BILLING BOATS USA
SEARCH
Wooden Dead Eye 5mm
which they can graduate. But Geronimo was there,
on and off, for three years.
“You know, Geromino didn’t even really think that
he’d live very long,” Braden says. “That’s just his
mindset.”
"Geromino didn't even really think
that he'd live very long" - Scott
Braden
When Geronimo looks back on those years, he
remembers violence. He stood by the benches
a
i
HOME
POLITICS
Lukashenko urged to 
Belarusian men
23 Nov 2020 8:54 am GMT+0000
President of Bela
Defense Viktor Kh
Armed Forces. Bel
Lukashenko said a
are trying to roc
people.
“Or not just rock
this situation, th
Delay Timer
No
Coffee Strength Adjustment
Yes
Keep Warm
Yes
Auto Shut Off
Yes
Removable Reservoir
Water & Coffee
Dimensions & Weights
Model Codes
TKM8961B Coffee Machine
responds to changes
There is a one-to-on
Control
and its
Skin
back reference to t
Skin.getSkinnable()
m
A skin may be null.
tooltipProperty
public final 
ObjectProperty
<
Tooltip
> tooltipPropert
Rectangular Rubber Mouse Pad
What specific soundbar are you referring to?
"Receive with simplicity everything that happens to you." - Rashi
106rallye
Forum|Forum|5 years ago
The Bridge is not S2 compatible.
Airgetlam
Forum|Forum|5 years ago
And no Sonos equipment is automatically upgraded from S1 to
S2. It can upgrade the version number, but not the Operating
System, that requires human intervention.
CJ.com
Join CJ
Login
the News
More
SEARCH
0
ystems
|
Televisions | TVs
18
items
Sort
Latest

|---|

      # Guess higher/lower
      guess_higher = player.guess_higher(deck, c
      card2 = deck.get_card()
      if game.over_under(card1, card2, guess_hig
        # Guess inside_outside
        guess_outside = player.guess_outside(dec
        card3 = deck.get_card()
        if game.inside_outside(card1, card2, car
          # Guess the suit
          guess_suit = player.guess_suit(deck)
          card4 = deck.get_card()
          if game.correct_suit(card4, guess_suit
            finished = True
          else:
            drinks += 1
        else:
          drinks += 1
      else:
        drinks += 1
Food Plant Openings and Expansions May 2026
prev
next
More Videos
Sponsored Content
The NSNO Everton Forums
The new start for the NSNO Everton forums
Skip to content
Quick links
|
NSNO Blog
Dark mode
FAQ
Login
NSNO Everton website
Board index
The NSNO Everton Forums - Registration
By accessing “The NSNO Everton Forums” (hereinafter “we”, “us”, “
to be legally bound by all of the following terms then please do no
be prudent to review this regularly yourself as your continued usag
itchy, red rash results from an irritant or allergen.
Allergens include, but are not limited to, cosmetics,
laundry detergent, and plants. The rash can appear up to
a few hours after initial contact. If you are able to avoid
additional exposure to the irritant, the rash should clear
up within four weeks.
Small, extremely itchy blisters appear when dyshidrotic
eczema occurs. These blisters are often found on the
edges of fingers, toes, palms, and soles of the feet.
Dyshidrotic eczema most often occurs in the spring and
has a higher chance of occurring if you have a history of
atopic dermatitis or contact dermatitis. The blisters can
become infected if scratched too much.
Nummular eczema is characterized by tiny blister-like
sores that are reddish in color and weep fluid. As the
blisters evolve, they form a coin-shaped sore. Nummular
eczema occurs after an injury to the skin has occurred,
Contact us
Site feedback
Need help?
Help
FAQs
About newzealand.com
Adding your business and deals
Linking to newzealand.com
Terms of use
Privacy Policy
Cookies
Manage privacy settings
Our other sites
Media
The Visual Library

|---|

Task prompt. In the listing above, find the line with "not just rock" and the line with "public final", then print exactly those lines and every line between them.

Answer to this task.
“Or not just rock
this situation, th
Delay Timer
No
Coffee Strength Adjustment
Yes
Keep Warm
Yes
Auto Shut Off
Yes
Removable Reservoir
Water & Coffee
Dimensions & Weights
Model Codes
TKM8961B Coffee Machine
responds to changes
There is a one-to-on
Control
and its
Skin
back reference to t
Skin.getSkinnable()
m
A skin may be null.
tooltipProperty
public final 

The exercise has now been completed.